Il est vrai qu’en cas de règles abondantes cela peut coûter fort cher. Mais la gratuité est une solution elle-même discriminante. Certaines femmes recevraient des lots plus importants de protections que d’autres, selon leur flux menstruel. On peut admettre cette discrimination puisque les besoins diffèrent:

« …certaines personnes ont des règles au flux très abondant qui requiert beaucoup plus de protection. C’est le cas notamment des personnes atteintes de ménorragie ou hyperménorrhée. Dans ce cas les règles sont très abondantes, nécessitant de changer de protection toutes les heures pendant plus de 7 jours. »

C’est une réalité. Il y a cependant des moyens moins coûteux qu’une serviette ou un tampon à remplacer plusieurs fois par jour. Par exemple la coupelle. Dans le passé on utilisait aussi du tissus. Mais le lavage en est contraignant, et cela n’a pas l’image d’hygiène impeccable que l’on exige de nos jours. De plus ce n’est pas très sexy…

Autre solution: laisser le sang couler naturellement, sans barrage absorbant.

 


masques,pandémie,virusRideaux

Après tout certaines sportives féministes revendiquent de montrer leurs menstrues, et cela devrait trouver sa place dans une vie naturelle, vegan, antipatriarcale, anticapitaliste, antiraciste, et toussa.

Avoir des règles n’est pas un choix, c’est une contrainte naturelle. Cela fait une nouvelle raison de victimiser les femmes. Par exemple:

« … c’est un problème de santé publique, et d’égalité. Aujourd’hui, certaines étudiantes ratent des journées entières de cours quand elles ont leurs règles, parce qu’elles ne peuvent pas les gérer de manière sereine. Des femmes en situation d’exil ou sans domicile fixe rechignent à toquer à la porte des associations parce qu’elles ont honte. Des jeunes filles sont forcées d’utiliser du papier toilette en guise de protection hygiénique par souci financier. »

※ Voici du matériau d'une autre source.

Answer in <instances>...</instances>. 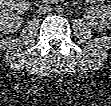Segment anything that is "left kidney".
<instances>
[{"label": "left kidney", "mask_w": 111, "mask_h": 106, "mask_svg": "<svg viewBox=\"0 0 111 106\" xmlns=\"http://www.w3.org/2000/svg\"><path fill=\"white\" fill-rule=\"evenodd\" d=\"M93 25L100 30L111 28V7L100 5L90 10Z\"/></svg>", "instance_id": "obj_1"}]
</instances>
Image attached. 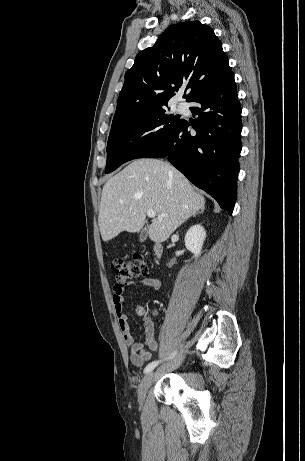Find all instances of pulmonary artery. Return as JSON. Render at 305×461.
I'll use <instances>...</instances> for the list:
<instances>
[{"mask_svg": "<svg viewBox=\"0 0 305 461\" xmlns=\"http://www.w3.org/2000/svg\"><path fill=\"white\" fill-rule=\"evenodd\" d=\"M178 107H179V109H183V108L185 107V104L180 103V104L178 105Z\"/></svg>", "mask_w": 305, "mask_h": 461, "instance_id": "pulmonary-artery-1", "label": "pulmonary artery"}]
</instances>
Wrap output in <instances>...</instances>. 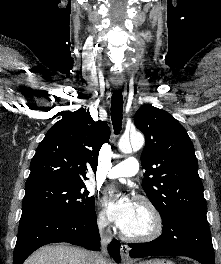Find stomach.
Returning a JSON list of instances; mask_svg holds the SVG:
<instances>
[{
  "instance_id": "obj_1",
  "label": "stomach",
  "mask_w": 221,
  "mask_h": 264,
  "mask_svg": "<svg viewBox=\"0 0 221 264\" xmlns=\"http://www.w3.org/2000/svg\"><path fill=\"white\" fill-rule=\"evenodd\" d=\"M139 264H175V263L169 260H165V259H152V260L141 262Z\"/></svg>"
}]
</instances>
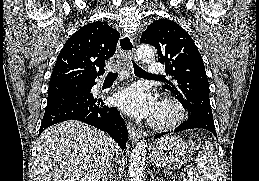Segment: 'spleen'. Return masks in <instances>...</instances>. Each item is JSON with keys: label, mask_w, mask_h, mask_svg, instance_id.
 Segmentation results:
<instances>
[{"label": "spleen", "mask_w": 259, "mask_h": 181, "mask_svg": "<svg viewBox=\"0 0 259 181\" xmlns=\"http://www.w3.org/2000/svg\"><path fill=\"white\" fill-rule=\"evenodd\" d=\"M196 163L198 167L190 168L188 171L191 181H218V159L211 142H205L203 150L196 158Z\"/></svg>", "instance_id": "spleen-1"}]
</instances>
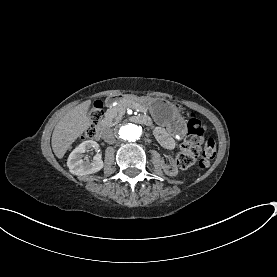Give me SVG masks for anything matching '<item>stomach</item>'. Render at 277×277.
<instances>
[{"label": "stomach", "mask_w": 277, "mask_h": 277, "mask_svg": "<svg viewBox=\"0 0 277 277\" xmlns=\"http://www.w3.org/2000/svg\"><path fill=\"white\" fill-rule=\"evenodd\" d=\"M136 101L145 105L153 118L169 130L179 131L184 126L182 108L177 102L162 98H137Z\"/></svg>", "instance_id": "0dacf381"}]
</instances>
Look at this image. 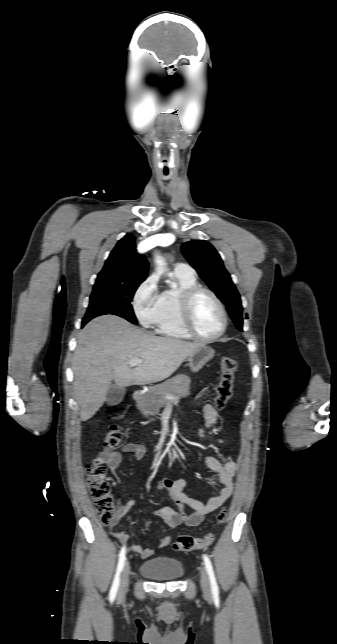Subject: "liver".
I'll return each instance as SVG.
<instances>
[{"label": "liver", "mask_w": 337, "mask_h": 644, "mask_svg": "<svg viewBox=\"0 0 337 644\" xmlns=\"http://www.w3.org/2000/svg\"><path fill=\"white\" fill-rule=\"evenodd\" d=\"M202 345L155 336L114 315L91 320L79 333L72 362L80 419L89 420L102 407L112 381L122 388L162 381ZM133 358L142 362L130 369Z\"/></svg>", "instance_id": "liver-1"}]
</instances>
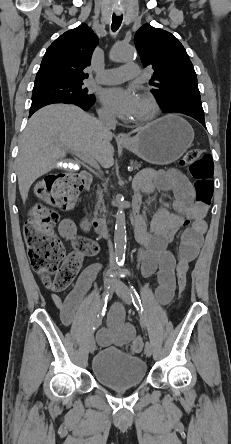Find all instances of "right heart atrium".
<instances>
[{
	"mask_svg": "<svg viewBox=\"0 0 231 444\" xmlns=\"http://www.w3.org/2000/svg\"><path fill=\"white\" fill-rule=\"evenodd\" d=\"M100 114L104 118H108V119L112 118L111 113L108 110L104 109V108L100 109Z\"/></svg>",
	"mask_w": 231,
	"mask_h": 444,
	"instance_id": "1",
	"label": "right heart atrium"
}]
</instances>
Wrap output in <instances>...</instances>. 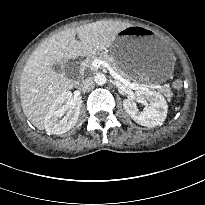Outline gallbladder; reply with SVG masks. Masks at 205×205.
I'll return each mask as SVG.
<instances>
[{
    "label": "gallbladder",
    "instance_id": "obj_1",
    "mask_svg": "<svg viewBox=\"0 0 205 205\" xmlns=\"http://www.w3.org/2000/svg\"><path fill=\"white\" fill-rule=\"evenodd\" d=\"M64 61H60L52 66L53 70L57 73H65L67 76L72 77L73 73L68 65L63 66Z\"/></svg>",
    "mask_w": 205,
    "mask_h": 205
}]
</instances>
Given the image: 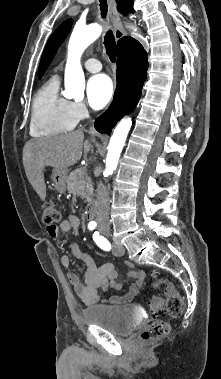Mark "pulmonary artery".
I'll use <instances>...</instances> for the list:
<instances>
[{"label":"pulmonary artery","instance_id":"1","mask_svg":"<svg viewBox=\"0 0 221 379\" xmlns=\"http://www.w3.org/2000/svg\"><path fill=\"white\" fill-rule=\"evenodd\" d=\"M83 66L87 71L92 73L99 72L102 69L100 61L94 58L87 59Z\"/></svg>","mask_w":221,"mask_h":379}]
</instances>
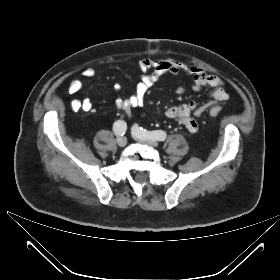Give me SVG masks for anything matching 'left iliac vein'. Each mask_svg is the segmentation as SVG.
I'll use <instances>...</instances> for the list:
<instances>
[{"label": "left iliac vein", "mask_w": 280, "mask_h": 280, "mask_svg": "<svg viewBox=\"0 0 280 280\" xmlns=\"http://www.w3.org/2000/svg\"><path fill=\"white\" fill-rule=\"evenodd\" d=\"M132 135H133L134 139L139 141V142H143V143H146V144H148L150 146H154V147L158 146V142L156 140H153V139H143V138L139 137L134 132H132Z\"/></svg>", "instance_id": "left-iliac-vein-1"}]
</instances>
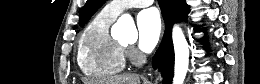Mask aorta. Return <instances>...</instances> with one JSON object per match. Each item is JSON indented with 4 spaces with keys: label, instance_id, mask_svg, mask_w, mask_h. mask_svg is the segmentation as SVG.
<instances>
[{
    "label": "aorta",
    "instance_id": "762f6f07",
    "mask_svg": "<svg viewBox=\"0 0 260 84\" xmlns=\"http://www.w3.org/2000/svg\"><path fill=\"white\" fill-rule=\"evenodd\" d=\"M119 34L127 40H135L138 36L133 18L129 14H123L116 22ZM172 40L175 52V66L173 84H183L189 65V45L179 26H174Z\"/></svg>",
    "mask_w": 260,
    "mask_h": 84
}]
</instances>
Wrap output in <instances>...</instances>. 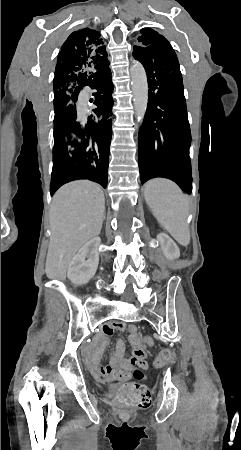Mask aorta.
<instances>
[{"mask_svg":"<svg viewBox=\"0 0 241 450\" xmlns=\"http://www.w3.org/2000/svg\"><path fill=\"white\" fill-rule=\"evenodd\" d=\"M130 75L135 115L142 124L148 104V82L145 69L139 61H133Z\"/></svg>","mask_w":241,"mask_h":450,"instance_id":"1","label":"aorta"}]
</instances>
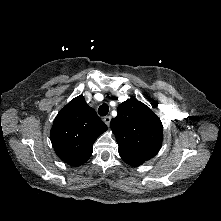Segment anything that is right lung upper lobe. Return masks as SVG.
<instances>
[{"instance_id": "cb5924a9", "label": "right lung upper lobe", "mask_w": 221, "mask_h": 221, "mask_svg": "<svg viewBox=\"0 0 221 221\" xmlns=\"http://www.w3.org/2000/svg\"><path fill=\"white\" fill-rule=\"evenodd\" d=\"M107 130L82 95L72 99L55 117L51 142L57 156L71 166L84 164L93 152V143Z\"/></svg>"}]
</instances>
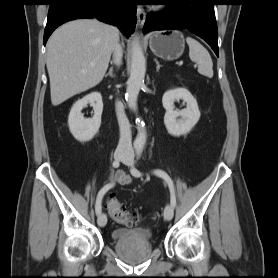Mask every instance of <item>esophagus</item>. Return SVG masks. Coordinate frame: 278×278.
<instances>
[{"label":"esophagus","instance_id":"34e87169","mask_svg":"<svg viewBox=\"0 0 278 278\" xmlns=\"http://www.w3.org/2000/svg\"><path fill=\"white\" fill-rule=\"evenodd\" d=\"M137 19H138L139 26L142 27L145 23L146 12H145L144 8L141 6L137 7Z\"/></svg>","mask_w":278,"mask_h":278}]
</instances>
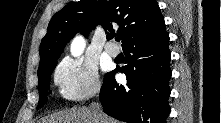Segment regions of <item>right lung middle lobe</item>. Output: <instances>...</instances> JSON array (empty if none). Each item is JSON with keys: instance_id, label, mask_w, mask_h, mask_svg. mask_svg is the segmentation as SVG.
<instances>
[{"instance_id": "dd1d6c3e", "label": "right lung middle lobe", "mask_w": 221, "mask_h": 123, "mask_svg": "<svg viewBox=\"0 0 221 123\" xmlns=\"http://www.w3.org/2000/svg\"><path fill=\"white\" fill-rule=\"evenodd\" d=\"M56 64L57 61L55 60L52 61L47 66H45L44 68L38 70V79H39L38 89L40 96L38 107L43 106L47 101V92L49 89L50 77L54 68L56 67Z\"/></svg>"}]
</instances>
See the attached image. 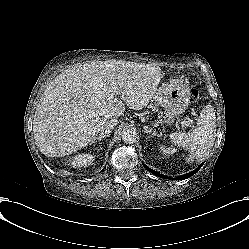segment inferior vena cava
I'll use <instances>...</instances> for the list:
<instances>
[{
    "label": "inferior vena cava",
    "mask_w": 249,
    "mask_h": 249,
    "mask_svg": "<svg viewBox=\"0 0 249 249\" xmlns=\"http://www.w3.org/2000/svg\"><path fill=\"white\" fill-rule=\"evenodd\" d=\"M117 122L118 120L117 119H111V120H107V121H104L102 124H101V127H100V135H103V134H109L112 132V130L115 128V126L117 125Z\"/></svg>",
    "instance_id": "obj_1"
}]
</instances>
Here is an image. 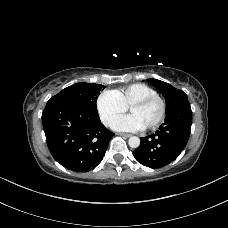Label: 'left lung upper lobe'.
Segmentation results:
<instances>
[{"instance_id":"obj_1","label":"left lung upper lobe","mask_w":228,"mask_h":228,"mask_svg":"<svg viewBox=\"0 0 228 228\" xmlns=\"http://www.w3.org/2000/svg\"><path fill=\"white\" fill-rule=\"evenodd\" d=\"M147 81L156 87L165 97L166 114L172 112L175 117H178L181 113L180 106L188 102L187 95L182 90H178L166 82L157 79H147Z\"/></svg>"}]
</instances>
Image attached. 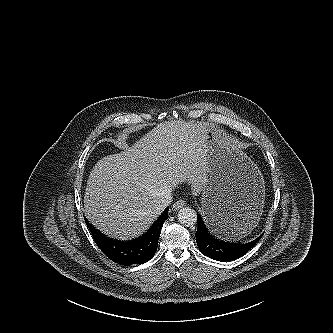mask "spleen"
I'll list each match as a JSON object with an SVG mask.
<instances>
[{
  "label": "spleen",
  "instance_id": "spleen-1",
  "mask_svg": "<svg viewBox=\"0 0 333 333\" xmlns=\"http://www.w3.org/2000/svg\"><path fill=\"white\" fill-rule=\"evenodd\" d=\"M257 219L255 211L245 214L242 218L232 221L226 225L223 229L221 236L227 240L240 239L247 235L253 227H255L259 221Z\"/></svg>",
  "mask_w": 333,
  "mask_h": 333
}]
</instances>
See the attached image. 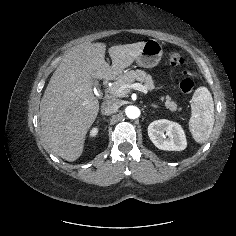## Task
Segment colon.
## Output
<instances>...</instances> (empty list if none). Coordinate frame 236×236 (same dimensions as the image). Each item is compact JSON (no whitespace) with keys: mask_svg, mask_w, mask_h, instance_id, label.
<instances>
[{"mask_svg":"<svg viewBox=\"0 0 236 236\" xmlns=\"http://www.w3.org/2000/svg\"><path fill=\"white\" fill-rule=\"evenodd\" d=\"M169 62L173 66H182L185 63L183 55L178 51H171L169 53ZM181 79L179 81V89L184 94H189L194 88V82L190 77L187 69L183 68L180 72Z\"/></svg>","mask_w":236,"mask_h":236,"instance_id":"1","label":"colon"}]
</instances>
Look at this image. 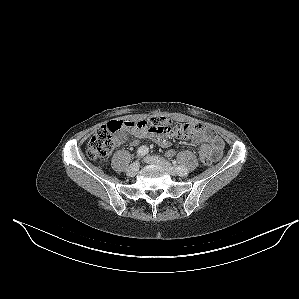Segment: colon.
Returning <instances> with one entry per match:
<instances>
[{"mask_svg":"<svg viewBox=\"0 0 299 299\" xmlns=\"http://www.w3.org/2000/svg\"><path fill=\"white\" fill-rule=\"evenodd\" d=\"M199 127L200 125L197 123L173 124L165 117H152L149 120L138 122L112 120L101 126L92 136L87 145V155L93 160L104 159L115 146L123 129H148L159 133L175 135L180 138H188L193 132L198 130ZM199 152L201 162L204 165L211 164V160L203 145L199 146Z\"/></svg>","mask_w":299,"mask_h":299,"instance_id":"5ec220e1","label":"colon"}]
</instances>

À ma connaissance, si des étudiantes ratent des journées de cours c’est plus à cause des éventuelles douleurs intenses que du flux.

Quant à utiliser du papier de toilette, cela me suggère de décréter la gratuité du précieux PQ pour les personnes qui souffrent de polyurie ou de dysenterie aiguë – et plus encore chronique.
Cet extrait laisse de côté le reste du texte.